Flow ID, LACP, and igb

Andre Oppermann andre at freebsd.org
Mon Aug 26 20:40:07 UTC 2013


On 26.08.2013 19:18, Justin T. Gibbs wrote:
> Hi Net,
>
> I'm an infrequent traveler through the networking code and would
> appreciate some feedback on some proposed solutions to issues Spectra
> has seen with outbound LACP traffic.
>
> lacp_select_tx_port() uses the flow ID if it is available in the outbound
> mbuf to select the outbound port.  The igb driver uses the msix queue of
> the inbound packet to set a packet's flow ID.  This doesn't provide enough
> bits of information to yield a high quality flow ID.  If, for example, the
> switch controlling inbound packet distribution does a poor job, the outbound
> packet distribution will also be poorly distributed.

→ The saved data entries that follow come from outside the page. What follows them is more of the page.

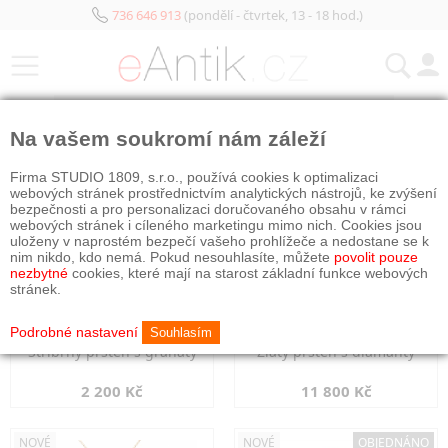
736 646 913
(pondělí - čtvrtek, 13 - 18 hod.)
KATEGORIE
Na vašem soukromí nám záleží
NOVÉ
NOVÉ
Firma STUDIO 1809, s.r.o., používá cookies k optimalizaci
webových stránek prostřednictvím analytických nástrojů, ke zvýšení
bezpečnosti a pro personalizaci doručovaného obsahu v rámci
webových stránek i cíleného marketingu mimo nich. Cookies jsou
uloženy v naprostém bezpečí vašeho prohlížeče a nedostane se k
nim nikdo, kdo nemá. Pokud nesouhlasíte, můžete
povolit pouze
nezbytné
cookies, které mají na starost základní funkce webových
stránek.
Podrobné nastavení
Souhlasím
Stříbrný prsten s granáty
Zlatý prsten s diamanty
2 200 Kč
11 800 Kč
NOVÉ
NOVÉ
OBJEDNÁNO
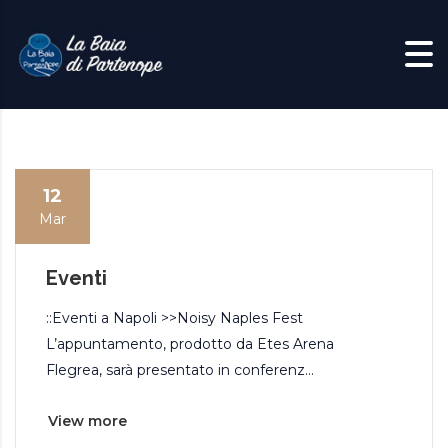
Skip to content
12
Mar
Eventi
::Eventi a Napoli >>Noisy Naples Fest
L’appuntamento, prodotto da Etes Arena
Flegrea, sarà presentato in conferenz...
View more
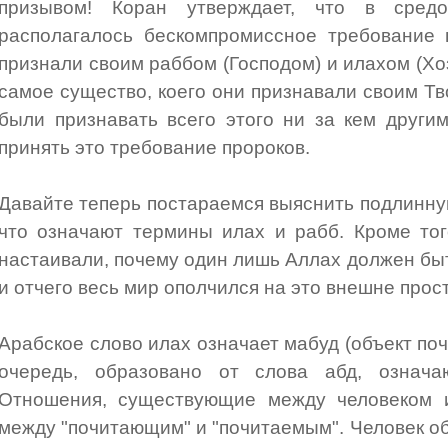
призывом! Коран утверждает, что в сред
располагалось бескомпромиссное требование 
признали своим раббом (Господом) и илахом (Хо
самое существо, коего они признавали своим Тв
были признавать всего этого ни за кем други
принять это требование пророков.
Давайте теперь постараемся выяснить подлинную
что означают термины илах и рабб. Кроме тог
настаивали, почему один лишь Аллах должен бы
и отчего весь мир ополчился на это внешне про
Арабское слово илах означает мабуд (объект почи
очередь, образовано от слова абд, означаю
Отношения, существующие между человеком и
между "почитающим" и "почитаемым". Человек об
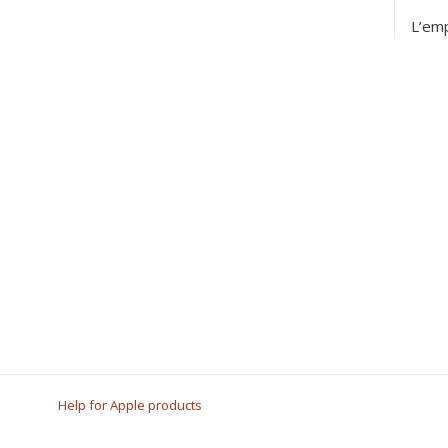
L’emp
Help for Apple products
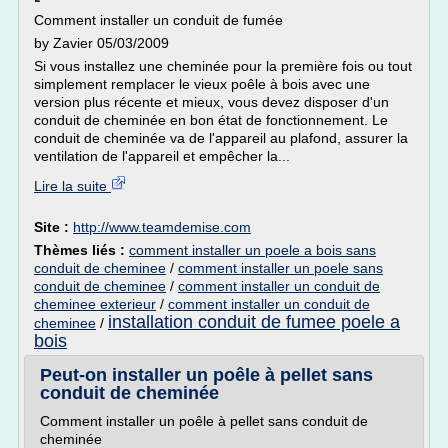
Comment installer un conduit de fumée
by Zavier 05/03/2009
Si vous installez une cheminée pour la première fois ou tout
simplement remplacer le vieux poêle à bois avec une
version plus récente et mieux, vous devez disposer d'un
conduit de cheminée en bon état de fonctionnement. Le
conduit de cheminée va de l'appareil au plafond, assurer la
ventilation de l'appareil et empêcher la...
Lire la suite
Site :
http://www.teamdemise.com
Thèmes liés :
comment installer un poele a bois sans
conduit de cheminee
/
comment installer un poele sans
conduit de cheminee
/
comment installer un conduit de
cheminee exterieur
/
comment installer un conduit de
installation conduit de fumee poele a
cheminee
/
bois
Peut-on installer un poêle à pellet sans
conduit de cheminée
Comment installer un poêle à pellet sans conduit de
cheminée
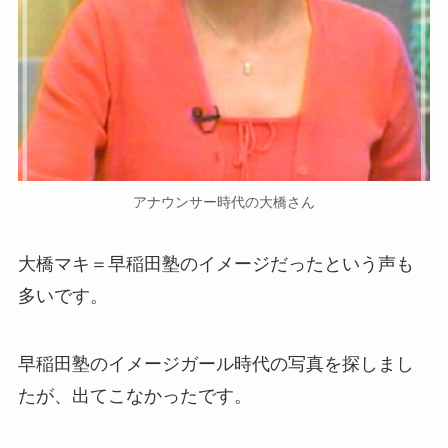
アナウンサー時代の大橋さん
大橋マキ＝早稲田塾のイメージだったという声も
多いです。
早稲田塾のイメージガール時代の写真を探しまし
たが、出てこなかったです。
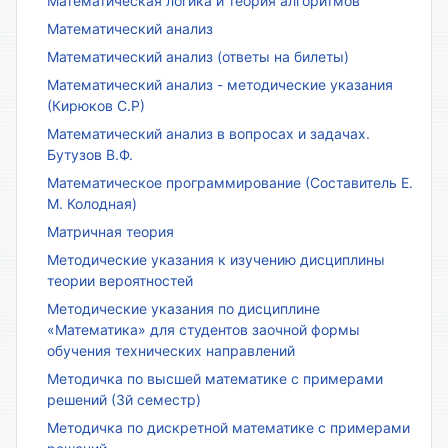
Математическая логика и теория алгоритмов
Математический анализ
Математический анализ (ответы на билеты)
Математический анализ - методические указания
(Кирюков С.Р)
Математический анализ в вопросах и задачах.
Бутузов В.Ф.
Математическое программирование (Составитель Е.
М. Колодная)
Матричная теория
Методические указания к изучению дисциплины
теории вероятностей
Методические указания по дисциплине
«Математика» для студентов заочной формы
обучения технических направлений
Методичка по высшей математике с примерами
решений (3й семестр)
Методичка по дискретной математике с примерами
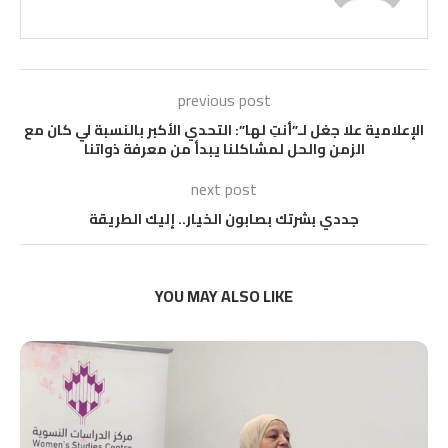
previous post
الإعلامية علا جغل لـ”أنتِ لها”: التحدي الأكبر بالنسبة لي كان مع
الزمن والحل لمشاكلنا يبدأ من معرفة ذواتنا
next post
جددي بشرتك بصابون الخيار.. إليك الطريقة
YOU MAY ALSO LIKE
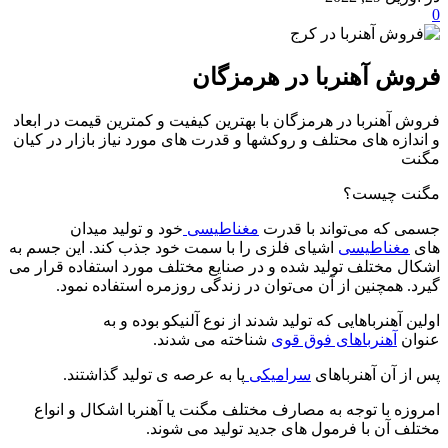
0
فروش آهنربا در هرمزگان
فروش آهنربا در هرمزگان با بهترین کیفیت و کمترین قیمت در ابعاد
و اندازه های محتلف و روکشها و قدرت های مورد نیاز بازار در کیان
مگنت
مگنت چیست؟
جسمی که می‌تواند با قدرت
مغناطیسی
خود و تولید میدان
های
مغناطیسی
اشیای فلزی را با سمت خود جذب کند. این جسم به
اشکال مختلف تولید شده و در صنایع مختلف مورد استفاده قرار می
گیرد. همچنین از آن می‌توان در زندگی روزمره استفاده نمود.
اولین آهنرباهایی که تولید شدند از نوع آلنیکو بوده و به
عنوان
آهنرباهای فوق قوی
شناخته می شدند.‌
پس از آن آهنرباهای
سرامیکی
پا به عرصه ی تولید گذاشتند.
امروزه با توجه به مصارف مختلف مگنت یا آهنربا اشکال و انواع
مختلف آن با فرمول های جدید تولید می شوند.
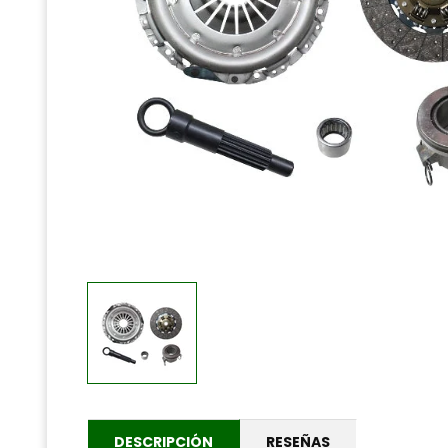
DESCRIPCIÓN
RESEÑAS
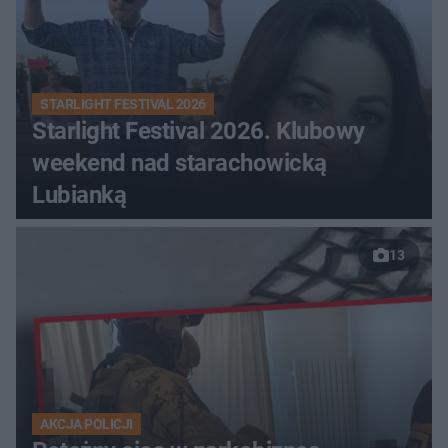
STARLIGHT FESTIVAL 2026
Starlight Festival 2026. Klubowy
weekend nad starachowicką
Lubianką
13
AKCJA POLICJI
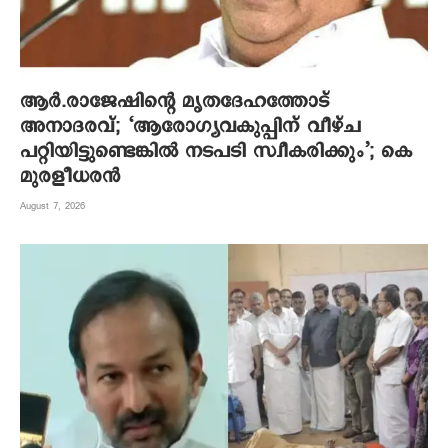
ആര്‍.രാജേഷിന്റെ മൃതദേഹത്തോട്
അനാദരവ്; ‘ആരോഗ്യവകുപ്പിന് വീഴ്ച
പറ്റിയിട്ടുണ്ടെങ്കില്‍ നടപടി സ്വീകരിക്കും’; കെ
മുരളീധരന്‍
August 7, 2026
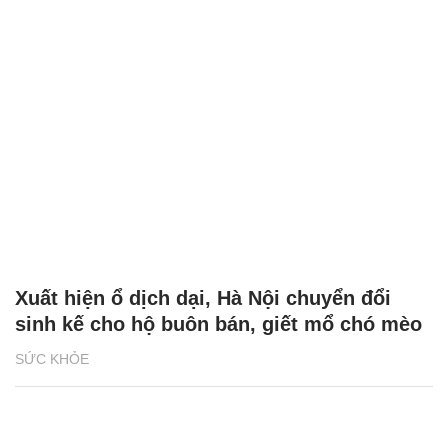
Xuất hiện ổ dịch dại, Hà Nội chuyển đổi
sinh kế cho hộ buôn bán, giết mổ chó mèo
SỨC KHỎE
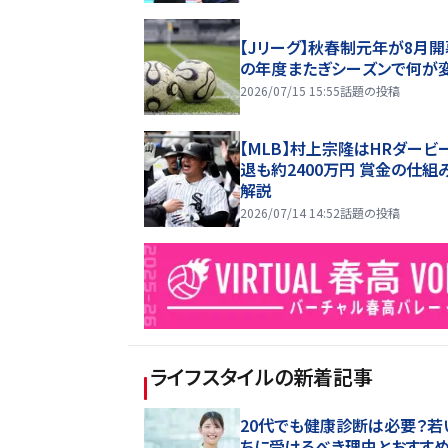
【Jリーグ】秋春制元年が8月開
の年度またぎシーズンで何が
2026/07/15 15:55
話題の投稿
【MLB】村上宗隆はHRダービ
退も約2400万円 賞金の仕組
解説
2026/07/14 14:52
話題の投稿
ライフスタイル
の新着記事
20代でも健康診断は必要？若
ちに受けるべき理由とおすす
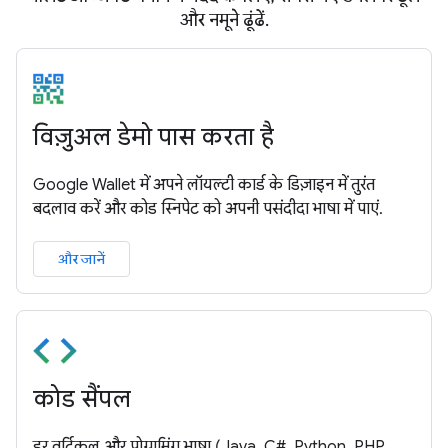
और नमूने ढूंढें.
विज़ुअल डेमो पास करता है
Google Wallet में अपने लॉयल्टी कार्ड के डिज़ाइन में तुरंत
बदलाव करें और कोड स्निपेट को अपनी पसंदीदा भाषा में पाएं.
और जानें
कोड सैंपल
हर वर्टिकल और प्रोग्रामिंग भाषा (Java, C#, Python, PHP,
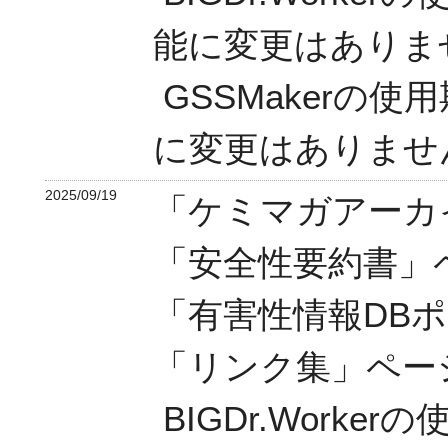
能に変更はありま
GSSMakerの
に変更はありませ
2025/09/19
「ケミマガアーカ
「安全性要約書」
「有害性情報DB
「リンク集」ペー
BIGDr.Work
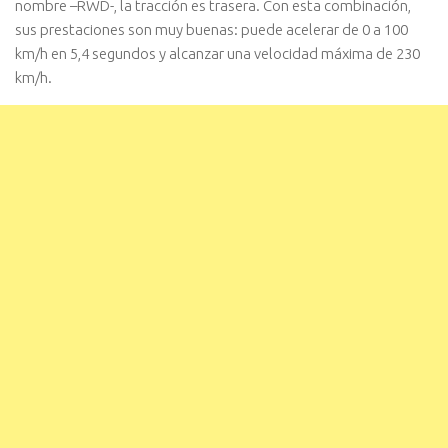
nombre –RWD-, la tracción es trasera. Con esta combinación,
sus prestaciones son muy buenas: puede acelerar de 0 a 100
km/h en 5,4 segundos y alcanzar una velocidad máxima de 230
km/h.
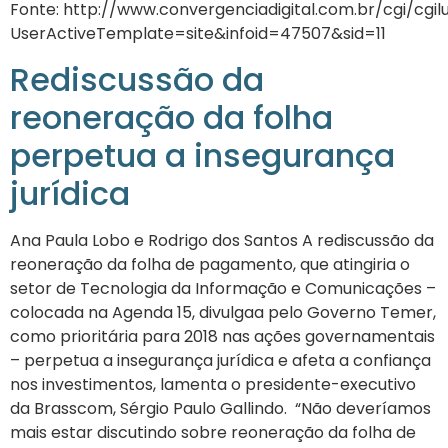
Fonte: http://www.convergenciadigital.com.br/cgi/cgil
UserActiveTemplate=site&infoid=47507&sid=11
Rediscussão da
reoneração da folha
perpetua a insegurança
jurídica
+ A
Ana Paula Lobo e Rodrigo dos Santos A rediscussão da
reoneração da folha de pagamento, que atingiria o
setor de Tecnologia da Informação e Comunicações –
colocada na Agenda 15, divulgaa pelo Governo Temer,
como prioritária para 2018 nas ações governamentais
– perpetua a insegurança jurídica e afeta a confiança
nos investimentos, lamenta o presidente-executivo
da Brasscom, Sérgio Paulo Gallindo. “Não deveríamos
mais estar discutindo sobre reoneração da folha de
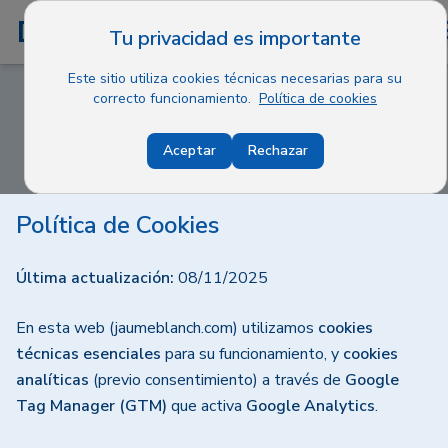
Dr. Blanch
Tu privacidad es importante
Este sitio utiliza cookies técnicas necesarias para su
correcto funcionamiento.
Política de cookies
Política de Cookies
Aceptar
Rechazar
Política de Cookies
Última actualización:
08/11/2025
En esta web (jaumeblanch.com) utilizamos
cookies
técnicas esenciales
para su funcionamiento, y
cookies
analíticas
(previo consentimiento) a través de
Google
Tag Manager (GTM)
que activa
Google Analytics
.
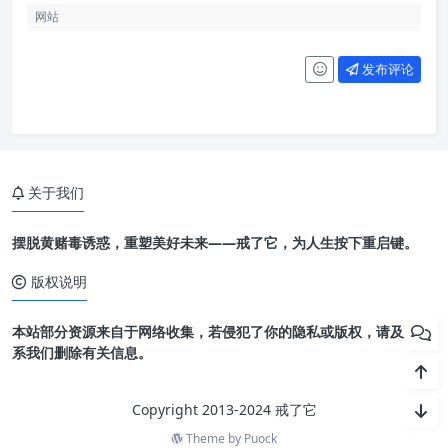
发布评论
关于我们
摆脱黄赌毒诱惑，重塑美好未来——戒了它，为人生按下重启键。
版权说明
本站部分资源来自于网络收集，若侵犯了你的隐私或版权，请及时联
系我们删除有关信息。
Copyright 2013-2024 戒了它
Theme by
Puock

Please note that inbound and outbound flow ID do not need to be the same
or symmetric.  It only should stay the same for all packets in a single
connection to prevent reordering.

Generally it doesn't matter if in- and outbound packets do not use the
same queue.  Only in sophisticated setups with full affinity, which we
don't support yet, it could matter.

> The majority of the adapters supported by this driver will compute
> the Toeplitz RSS hash.  Using this data seems to work quite well
> in our tests (3 member LAGG group).  Is there any reason we shouldn't
> use the RSS hash for flow ID?

Using the RSS hash is the idea.  The infrastructure and driver adjustments
haven't been implemented throughout yet.

> We also tried disabling the use of flow ID and doing the hash directly in
> the driver.  Unfortunately, the current hash is pretty weak.  It multiplies
> by 33, which yield very poor distributions if you need to mod the result
> by 3 (e.g. LAGG group with 3 members).  Alan modified the driver to use
> the FNV hash, which is already in the kernel, and this yielded much better
> results.  He is still benchmarking the impact of this change.  Assuming we
> can get decent flow ID data, this should only impact outbound UDP, since the
> stack doesn't provide a flow ID in this case.
>
> Are there other checksums we should be looking at in addition to FNV?

siphash24() is fast, keyed and strong.